Kardos et al. [3] reported that monosomy 7 significantly correlated with progression to advanced MDS. Because patients whose disease progressed before HSCT fared significantly worse, those with monosomy 7 as well as complex karyotype were encouraged to be transplanted as soon as possible. Those who suffer from transfusion dependency or severe neutropenia may also be candidates for HSCT if suitable donor is available. Because transplant-related mortality is the major cause of treatment failure in children with low-grade MDS [18], reduced-intensity conditioning (RIC) regimen is an attractive option [19, 20]; however, it remains to be established whether RIC is an appropriate regimen for children with low-grade MDS with multilineage dysplasia, hypercellularity, or unfavorable karyotype.

If children with low-grade MDS without unfavorable karyotype require therapeutic intervention but suitable donor is unavailable, IST may be an advisable option. IST consisting of antithymocyte globulin (ATG) and cyclosporine has proven to be effective in a subset of children with low-grade MDS, with response rate ranging from 30 to 70 % [5, 6, 14, 15, 21]. Some patients with chromosomal abnormalities or multilineage dysplasia were also reported to respond to IST [5, 6, 14, 15, 21]. However, patients who received IST remain at risk of clonal evolution and relapse, and the long-term failure-free survival rate was estimated as only 40–50 % [5, 21]. As reliable biomarkers that can predict response have not yet identified, candidates for IST should be selected with utmost caution.
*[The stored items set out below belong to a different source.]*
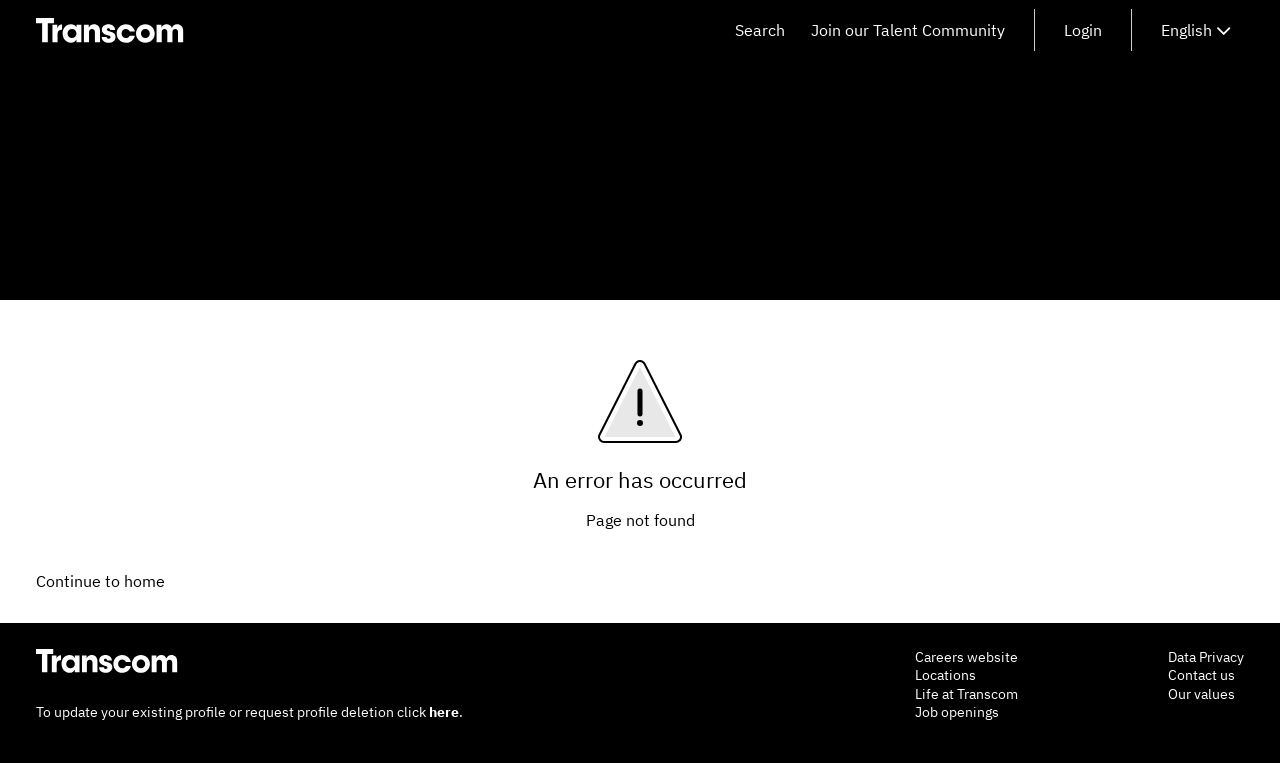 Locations (945, 675)
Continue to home (100, 581)
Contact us (1201, 675)
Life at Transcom (966, 694)
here (444, 712)
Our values (1201, 694)
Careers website (966, 657)
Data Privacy (1206, 657)
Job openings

Controversies and future directions

RCC seems a morphologically distinctive entity, but its clinical relevance has been challenged. Forester et al. [22] performed retrospective analysis of children previously diagnosed with AA and found that histologic diagnosis of RCC did not predict IST failure or clonal evolution. Hama et al. also argued that morphological classification (AA, RCC and RCMD) did not correlate with IST response or clonal evolution in the retrospective analysis. Although some clinical features of RCC may overlap with AA, these results should be interpreted with cautions, since they retrospectively analyzed a cohort of patients who had been diagnosed with AA. Another controversial point in the concept of RCC is significance of multilineage dysplasia, which correlated with deterioration of cytopenia during the watchful observation period and disease progression in our analysis [5]. To select patients who would fail IST, experience clonal evolution and require HSCT at the early phase of the disease, comprehensive prospective study assessing prognostic values of clinical, morphological, histological and cytogenetic findings and predefined treatment assignment will be needed. In the future, molecular findings may also help prognostification in children with hypoplastic BM disorders [23].